養生訓110(巻第二総論下)
素問(そもん)に「怒れば気(き)上(あが)る。喜べば気緩まる(きゆる)。悲(かなし)めば気消ゆ(きき)。恐るれば気めぐらず。寒ければ気とづ。暑(あつ)ければ気泄(きとどこう)る。驚(おどろ)けば気乱(きみだ)る。労すれば気へる。思へば気詰(きつまる)といへり。百病は皆、気より生ず。病(やまい)とは気やむ也。故に養生の道は気を調(ととのえ)るにあり。
調(ととのえ)ふるは気を和(やわ)らぎ、平にする也。凡(およそ)気を養ふの道は、気をへらさると、ふさがらざるにあり。気を和(やわ)らげ、平にすれば、此二のうれひなし。
意訳
中国の古い医学書に、「怒れば、気が上り、喜べば、気が緩まる。悲しめば、気が消えて、恐れれば、気がめぐらず、寒ければ、気が閉じる。暑ければ、気が漏れ、驚けば、気が乱れる。労すれば、気が減り、思えば、気が結ぶ。」とあります。百病はすべて、気より、起こります。
通解
「素問」には以下のように記されています。「怒れば気が上がり、喜べば気が緩む。悲しむと気が消え、恐れると気が乱れる。寒ければ気を引き締め、暑ければ気が逃げる。驚くと気が乱れ、労すると気が減る。考え込むと気が詰まる。百病は皆、気から生じる。病とは気の乱れである。そのため、養生の道は気を調えることにある。気を調えるとは気を和らげ、平穏にすることである。気を養う方法は、気を減らすことや気を塞ぐことがないことにある。気を和らげ、平穏にすれば、この二つの幸福が訪れる。」
気づき
心、即ち、精神と身体は、一体だということなんですかね。そういえば、脳梗塞などの発作も怒っている時が多いと聞いたことがあります。血圧が上がっているのでしょうか?
「短気は損気」なんですね。
短気は損気(たんきはそんき)とは
短気を起こすと結局は自分の損になるとの意味。
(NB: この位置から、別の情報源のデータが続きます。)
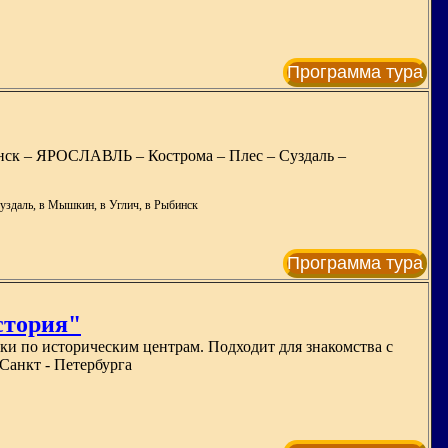
Программа тура
 – ЯРОСЛАВЛЬ – Кострома – Плес – Суздаль –
Суздаль, в Мышкин, в Углич, в Рыбинск
Программа тура
история"
ки по историческим центрам. Подходит для знакомства с
Санкт - Петербурга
短気をいましめた言葉。
「素問」とは
「素問(そもん)」は、中国の古代医学書である黄帝内経(黄帝の医経)の一部で、『素問』という部分があります。黄帝内経は、古代中国の医学の基本原則や診断法、治療法に関する古典的な文献で、中国医学の基礎を築いたとされています。
『素問』は、医学の基本的な理論や原則について論じた部分であり、全篇81篇からなります。この中で、陰陽五行説や気の概念、脈診断、食養生など、中国伝統医学の重要な概念が詳細に説明されています。『素問』は、後の時代においても重要視され、中国医学や東洋医学の基礎として継承されています。
黄帝内経(こうていないきょう)とは
黄帝内経(こうていないきょう)は、古代中国の医学の基本原則や診断法、治療法に関する重要な古典的文献です。正確な起源は不明ですが、一般には紀元前3世紀から紀元前2世紀にかけての時期に編纂されたとされています。黄帝内経は、「内経」の部分が『素問』(すもん)と『霊枢』(れいすう)の二つに分かれています。
素問(素問経、黄帝内経素問): 医学の基本的な理論や原則について論じた部分で、全81篇からなります。陰陽五行説、気の概念、脈診断、食養生などが含まれています。
霊枢(霊枢経、黄帝内経霊枢): 体の構造と機能について詳しく説明した部分で、全81篇からなります。経絡や経穴、臓腑の働きなどが詳細に記述されています。
これらの文献は、のちの時代においても重要視され、中国医学や東洋医学の基礎として広く受け継がれています。黄帝内経は、中医学(中国伝統医学)の根本文献であり、東洋医学の発展に大きな影響を与えました。